Teil 1: Über das alte Rathaus, den Ratskeller und seine Wirte
Teil 2:  Der Ratskeller im 19. und 20. Jahrhundert
Teil 3: Pflichten des Kellerwirts im 17. Jahrhundert
Teil 4: Über den Ratskeller, Wirthe, Konkurrenz und Wappen

Der Ratskeller hatte auch im 19. und 20. Jahrhundert eine interessante Geschichte.

1884 bis 1892 war der Bürger und Bierbrauer Friedr. Püllmann Pächter.

1892 beantragte er beim Magistrat die Aufhebung des Vertrages und empfahl, seiner Schwiegertochter, der Frau Louise Püllmann, geb Pape, die Pacht zu übertragen. Zwar stellt der Magistrat fest, dass der Ehemann der Schwiegertochter ein Verschwender und unter Curatel zu stellen sei. Er befürwortet aber den Pachtübergang, weil sie sonst keinen Lebensunterhalt für sich und ihr Kind hat.

Im Mai 1894 wurde die städtische Rathskellerwirtschaft für die Zeit vom 1. Januar 1895 bis 31. Dezember 1900 zur Verpachtung versteigert, an der sich 5 Interessenten überboten. Frau Püllmann erhielt bereits am 2. Juni 1894 die Konzession zum Betriebe der Gast = und Schankwirthschaft in dem Hause Nr. 4 zu Neustadt a. R. (Rathskeller)
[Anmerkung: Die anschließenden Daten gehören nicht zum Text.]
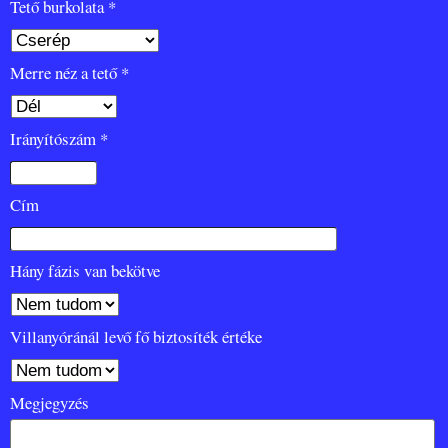
Tető burkolata *
Merre néz a tető *
Irányítószám *
Cím
Hány fázis van bekötve
Villanyóránál levő fő biztosíték értéke
Megjegyzés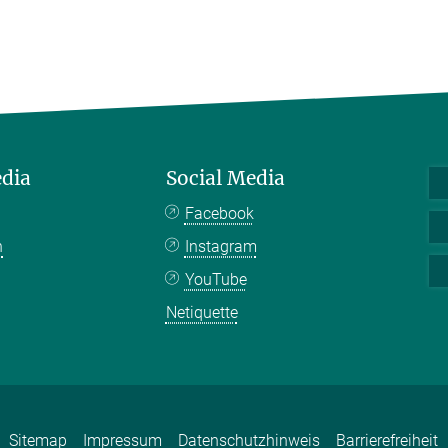
edia
Social Media
Facebook
n
Instagram
YouTube
Netiquette
Sitemap
Impressum
Datenschutzhinweis
Barrierefreiheit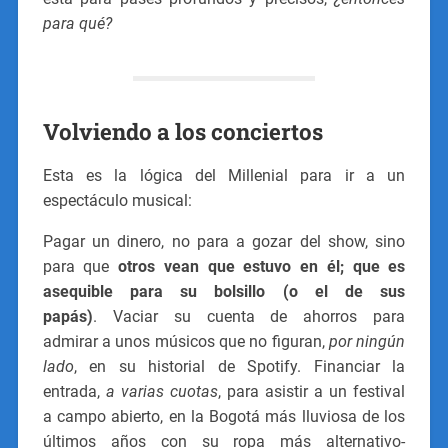
para qué?
Volviendo a los conciertos
Esta es la lógica del Millenial para ir a un
espectáculo musical:
Pagar un dinero, no para a gozar del show, sino
para que
otros vean que estuvo en él; que es
asequible para su bolsillo (o el de sus
papás)
. Vaciar su cuenta de ahorros para
admirar a unos músicos que no figuran,
por ningún
lado
, en su historial de Spotify. Financiar la
entrada,
a varias cuotas
, para asistir a un festival
a campo abierto, en la Bogotá más lluviosa de los
últimos años con su ropa más alternativo-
Am 9. März 1904 erhielt der Kaufmann Adolf Rogge aus Wunstorf die Schankerlaubnis [101]. Am 5.12 1906 wird er aufgefordert, sie wieder zurückzugeben.

Herr Hugo Teumer ersuchte am 3.10.1906 um die Konzession, am 9.2.1908 auch um die Nachtragskonzession für den Betrieb auf dem Erichsberg. Hier sei jedoch nur ein stundenweiser Ausschank vorgesehen.

Am 6. 12 1912 beantragt Bernhard Nielebock die Konzession und erhält sie bereits am 29. Jan 1913. In einem Nachtragsantrag erinnert er ebenfalls an die Ausdehnung der Konzession auch auf das Kegelhaus auf dem Erichsberg.

(Die Sommerwirtschaft auf dem Erichsberg, der nördlichen Bastion der einstigen Stadtbefestigung aus dem 16. Jh., war wirtschaftlich seit langem mit dem Ratskeller verbunden. Darüber und über den Erichsberg werden wir an anderer Stelle berichten.)

Der Grundriss des Ratskellers hat sich seit seinem Bau im Jahre
1727/28 wohl kaum verändert.

Historischer Grundriss des Ratskellers in Neustadt am Rübenberge

Historischer Grundriss des Ratskellers in Neustadt am Rübenberge von 1913

Unter den 22 „Gast- und Schankwirtschaften sowie Kleinhandlungen mit Spirituosen“ im Jahre 1930 war der Ratskeller mit einer angegebenen Grösse des Betriebes von 120 qm nicht der kleinste, wurde aber von Brüner (früher „Hotel zum Stern“) und Nülle (heute Standort der Volksbank), erst recht von Lüders (heute Calenberger Stuben) mit seinen 590 qm übertroffen.[102]

Dem Gesuch des Ehepaares Nielebock sind auch die Passfotos beigefügt. [193]

Gesuch des Ehepaars Nielebock zum Ratskeller im Rathaus Neustadt

Gesuch des Ehepaars Nielebock zum Ratskeller im Rathaus Neustadt

Im Juni 1932 ersucht Frau Nielebock um Vertragserlaubnis anstelle ihres am 27.12.1931 verstorbenen Mannes. [104]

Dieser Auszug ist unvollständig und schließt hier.